### The input
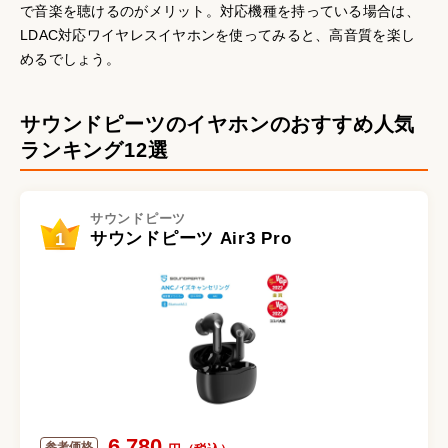
で音楽を聴けるのがメリット。対応機種を持っている場合は、
LDAC対応ワイヤレスイヤホンを使ってみると、高音質を楽し
めるでしょう。
サウンドピーツのイヤホンのおすすめ人気
ランキング12選
サウンドピーツ
1
サウンドピーツ Air3 Pro
6,780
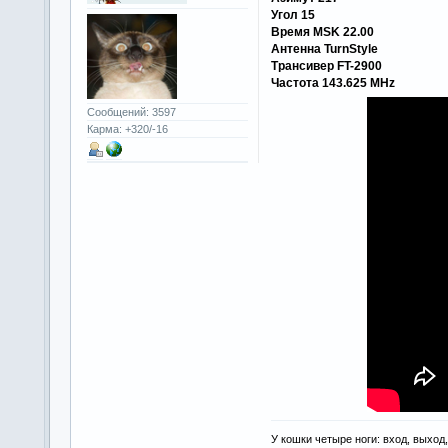
Угол 15
Время MSK 22.00
Антенна TurnStyle
Трансивер FT-2900
Частота 143.625 MHz
Сообщений: 3597
Карма: +320/-16
У кошки четыре ноги: вход, выход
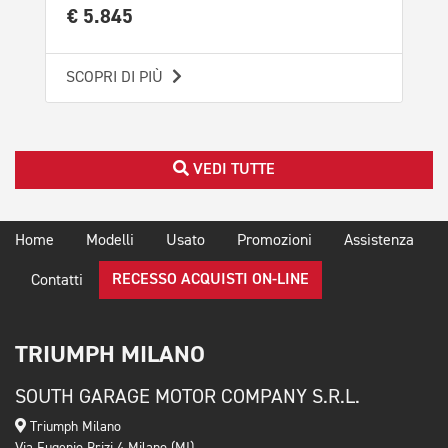
€ 5.845
€ 
SCOPRI DI PIÙ
SCO
VEDI TUTTE
Home
Modelli
Usato
Promozioni
Assistenza
RECESSO ACQUISTI ON-LINE
Contatti
TRIUMPH MILANO
SOUTH GARAGE MOTOR COMPANY S.R.L.
Triumph Milano
Via Eugenio Brizi 4 Milano (MI)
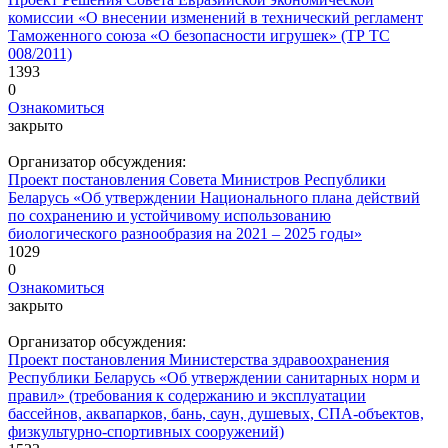
комиссии «О внесении изменений в технический регламент
Таможенного союза «О безопасности игрушек» (ТР ТС
008/2011)
1393
0
Ознакомиться
закрыто
Организатор обсуждения:
Проект постановления Совета Министров Республики
Беларусь «Об утверждении Национального плана действий
по сохранению и устойчивому использованию
биологического разнообразия на 2021 – 2025 годы»
1029
0
Ознакомиться
закрыто
Организатор обсуждения:
Проект постановления Министерства здравоохранения
Республики Беларусь «Об утверждении санитарных норм и
правил» (требования к содержанию и эксплуатации
бассейнов, аквапарков, бань, саун, душевых, СПА-объектов,
физкультурно-спортивных сооружений)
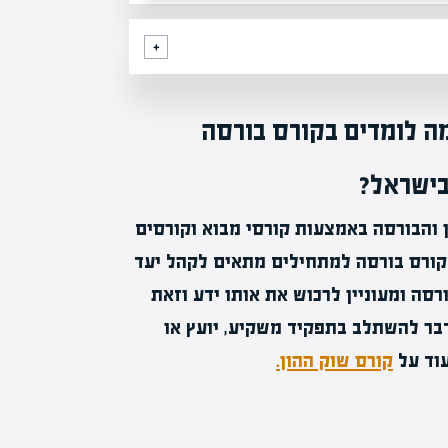
ה לומדים בקורס בורסה
בישראל?
והבורסה באמצעות קורסי מבוא וקורסים
 קורס בורסה למתחילים מתאים לקהל יעד
רסה ומעוניין לרכוש את אותו ידע וזאת
ר להשתלב בתפקיד משקיע, יועץ או
עוד על
קורס שוק ההון.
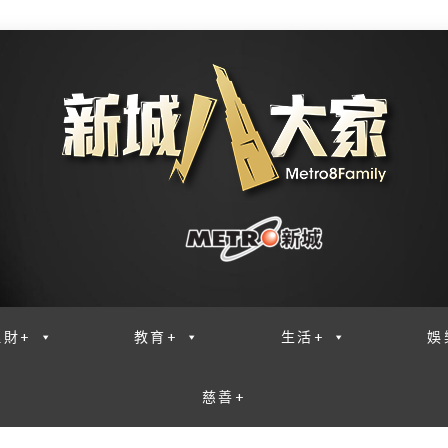
理財+
教育+
生活+
娛
慈善+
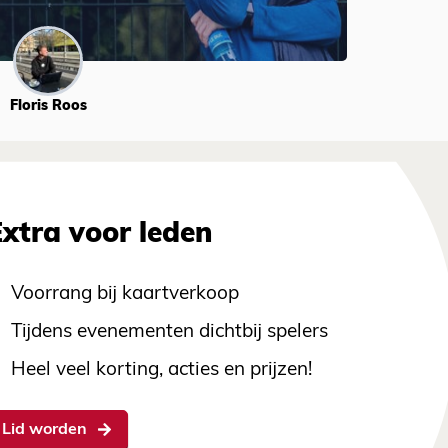
Floris Roos
Extra voor leden
Voorrang bij kaartverkoop
Tijdens evenementen dichtbij spelers
Heel veel korting, acties en prijzen!
Lid worden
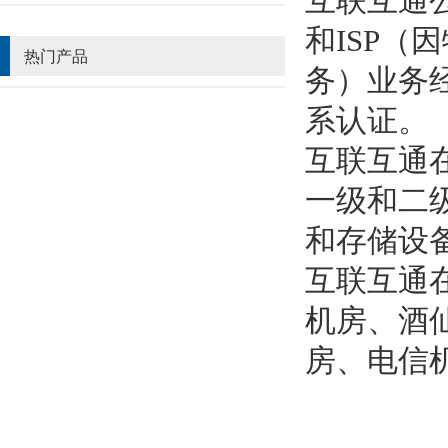
互联互通
和ISP（
热门产品
务）业务经
系认证。
互联互通
一级和二级
和存储设
互联互通
机房、酒
房、电信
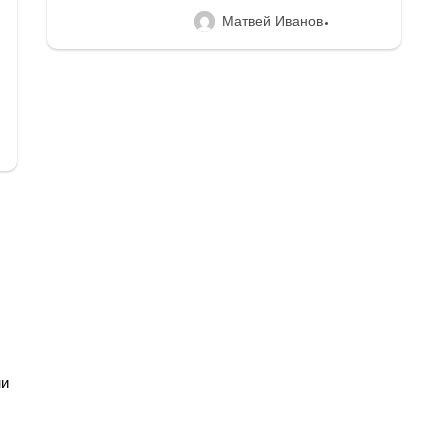
Матвей Иванов
ни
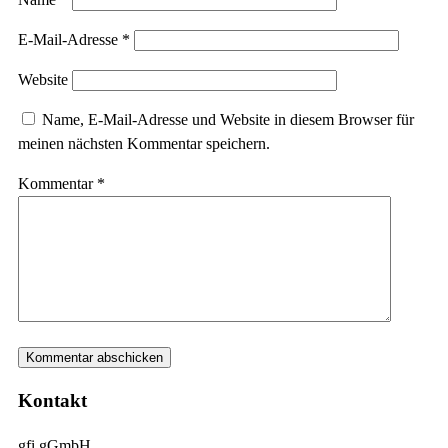
E-Mail-Adresse
*
Website
Name, E-Mail-Adresse und Website in diesem Browser für
meinen nächsten Kommentar speichern.
Kommentar
*
Kontakt
gfi gGmbH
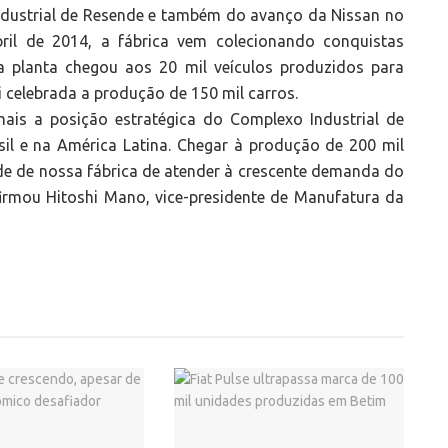
dustrial de Resende e também do avanço da Nissan no
ril de 2014, a fábrica vem colecionando conquistas
 planta chegou aos 20 mil veículos produzidos para
 celebrada a produção de 150 mil carros.
ais a posição estratégica do Complexo Industrial de
il e na América Latina. Chegar à produção de 200 mil
ade de nossa fábrica de atender à crescente demanda do
afirmou Hitoshi Mano, vice-presidente de Manufatura da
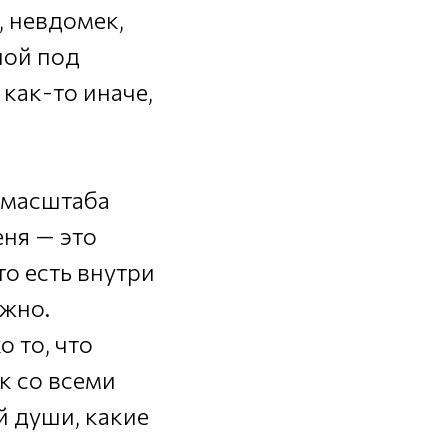
, невдомек,
ной под
 как-то иначе,
х масштаба
еня — это
то есть внутри
ожно.
о то, что
к со всеми
й души, какие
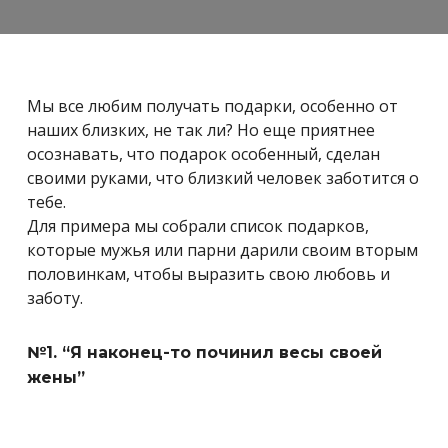
Мы все любим получать подарки, особенно от
наших близких, не так ли? Но еще приятнее
осознавать, что подарок особенный, сделан
своими руками, что близкий человек заботится о
тебе.
Для примера мы собрали список подарков,
которые мужья или парни дарили своим вторым
половинкам, чтобы выразить свою любовь и
заботу.
№1. “Я наконец-то починил весы своей
жены”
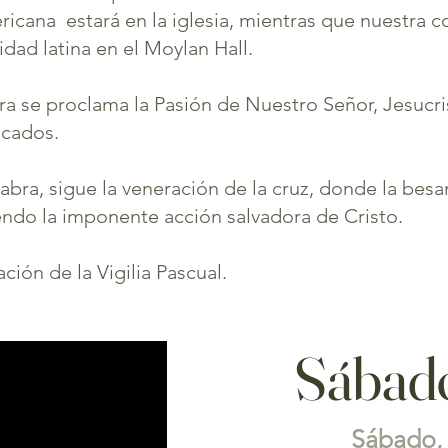
cana estará en la iglesia, mientras que nuestra 
ad latina en el Moylan Hall.
abra se proclama la Pasión de Nuestro Señor, Jesuc
ecados.
Palabra, sigue la veneración de la cruz, donde la b
endo la imponente acción salvadora de Cristo.
ción de la Vigilia Pascual.
Sábad
Sábado, 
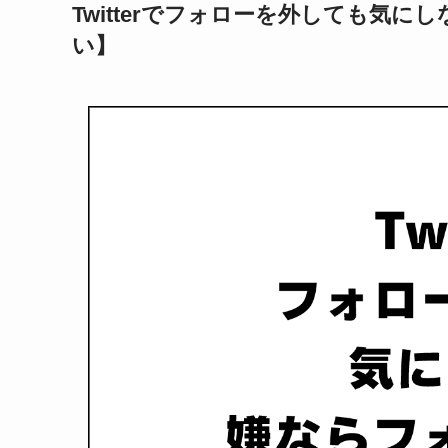
Twitterでフォローを外しても気
い】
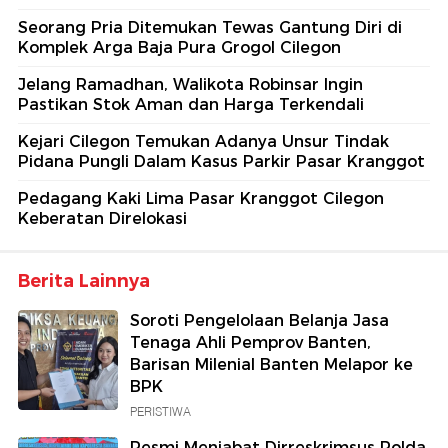
Seorang Pria Ditemukan Tewas Gantung Diri di
Komplek Arga Baja Pura Grogol Cilegon
Jelang Ramadhan, Walikota Robinsar Ingin
Pastikan Stok Aman dan Harga Terkendali
Kejari Cilegon Temukan Adanya Unsur Tindak
Pidana Pungli Dalam Kasus Parkir Pasar Kranggot
Pedagang Kaki Lima Pasar Kranggot Cilegon
Keberatan Direlokasi
Berita Lainnya
Soroti Pengelolaan Belanja Jasa
Tenaga Ahli Pemprov Banten,
Barisan Milenial Banten Melapor ke
BPK
PERISTIWA
Resmi Menjabat Dirreskrimsus Polda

### What to work on
An exact restatement of every record is required. Omit the images.

### Worked solution
で音楽を聴けるのがメリット。対応機種を持っている場合は、
LDAC対応ワイヤレスイヤホンを使ってみると、高音質を楽し
めるでしょう。
サウンドピーツのイヤホンのおすすめ人気
ランキング12選
サウンドピーツ
1
サウンドピーツ Air3 Pro
6,780
Угол 15
Время MSK 22.00
Антенна TurnStyle
Трансивер FT-2900
Частота 143.625 MHz
Сообщений: 3597
Карма: +320/-16
У кошки четыре ноги: вход, выход
€ 5.845
€ 
SCOPRI DI PIÙ
SCO
VEDI TUTTE
Home
Modelli
Usato
Promozioni
Assistenza
RECESSO ACQUISTI ON-LINE
Contatti
TRIUMPH MILANO
SOUTH GARAGE MOTOR COMPANY S.R.L.
Triumph Milano
Via Eugenio Brizi 4 Milano (MI)
комиссии «О внесении изменений в технический регламент
Таможенного союза «О безопасности игрушек» (ТР ТС
008/2011)
1393
0
Ознакомиться
закрыто
Организатор обсуждения:
Проект постановления Совета Министров Республики
Беларусь «Об утверждении Национального плана действий
по сохранению и устойчивому использованию
биологического разнообразия на 2021 – 2025 годы»
1029
0
Ознакомиться
закрыто
Организатор обсуждения:
Проект постановления Министерства здравоохранения
Республики Беларусь «Об утверждении санитарных норм и
правил» (требования к содержанию и эксплуатации
бассейнов, аквапарков, бань, саун, душевых, СПА-объектов,
физкультурно-спортивных сооружений)
ה לומדים בקורס בורסה
בישראל?
והבורסה באמצעות קורסי מבוא וקורסים
 קורס בורסה למתחילים מתאים לקהל יעד
רסה ומעוניין לרכוש את אותו ידע וזאת
ר להשתלב בתפקיד משקיע, יועץ או
עוד על
קורס שוק ההון.
理財+
教育+
生活+
娛
慈善+
Floris Roos
Extra voor leden
Voorrang bij kaartverkoop
Tijdens evenementen dichtbij spelers
Heel veel korting, acties en prijzen!
Lid worden
互联互通
和ISP（
热门产品
务）业务经
系认证。
互联互通
一级和二级
和存储设
互联互通
机房、酒
房、电信
Матвей Иванов
ни
E-Mail-Adresse
*
Website
Name, E-Mail-Adresse und Website in diesem Browser für
meinen nächsten Kommentar speichern.
Kommentar
*
Kontakt
gfi gGmbH
dustrial de Resende e também do avanço da Nissan no
ril de 2014, a fábrica vem colecionando conquistas
 planta chegou aos 20 mil veículos produzidos para
 celebrada a produção de 150 mil carros.
ais a posição estratégica do Complexo Industrial de
il e na América Latina. Chegar à produção de 200 mil
ade de nossa fábrica de atender à crescente demanda do
afirmou Hitoshi Mano, vice-presidente de Manufatura da
, невдомек,
ной под
 как-то иначе,
х масштаба
еня — это
то есть внутри
ожно.
о то, что
к со всеми
й души, какие
Мы все любим получать подарки, особенно от
наших близких, не так ли? Но еще приятнее
осознавать, что подарок особенный, сделан
своими руками, что близкий человек заботится о
тебе.
Для примера мы собрали список подарков,
которые мужья или парни дарили своим вторым
половинкам, чтобы выразить свою любовь и
заботу.
№1. “Я наконец-то починил весы своей
жены”
cana estará en la iglesia, mientras que nuestra 
ad latina en el Moylan Hall.
abra se proclama la Pasión de Nuestro Señor, Jesuc
ecados.
Palabra, sigue la veneración de la cruz, donde la b
endo la imponente acción salvadora de Cristo.
ción de la Vigilia Pascual.
Sábad
Sábado, 
Twitterでフォローを外しても気
い】
Seorang Pria Ditemukan Tewas Gantung Diri di
Komplek Arga Baja Pura Grogol Cilegon
Jelang Ramadhan, Walikota Robinsar Ingin
Pastikan Stok Aman dan Harga Terkendali
Kejari Cilegon Temukan Adanya Unsur Tindak
Pidana Pungli Dalam Kasus Parkir Pasar Kranggot
Pedagang Kaki Lima Pasar Kranggot Cilegon
Keberatan Direlokasi
Berita Lainnya
Soroti Pengelolaan Belanja Jasa
Tenaga Ahli Pemprov Banten,
Barisan Milenial Banten Melapor ke
BPK
PERISTIWA
Resmi Menjabat Dirreskrimsus Polda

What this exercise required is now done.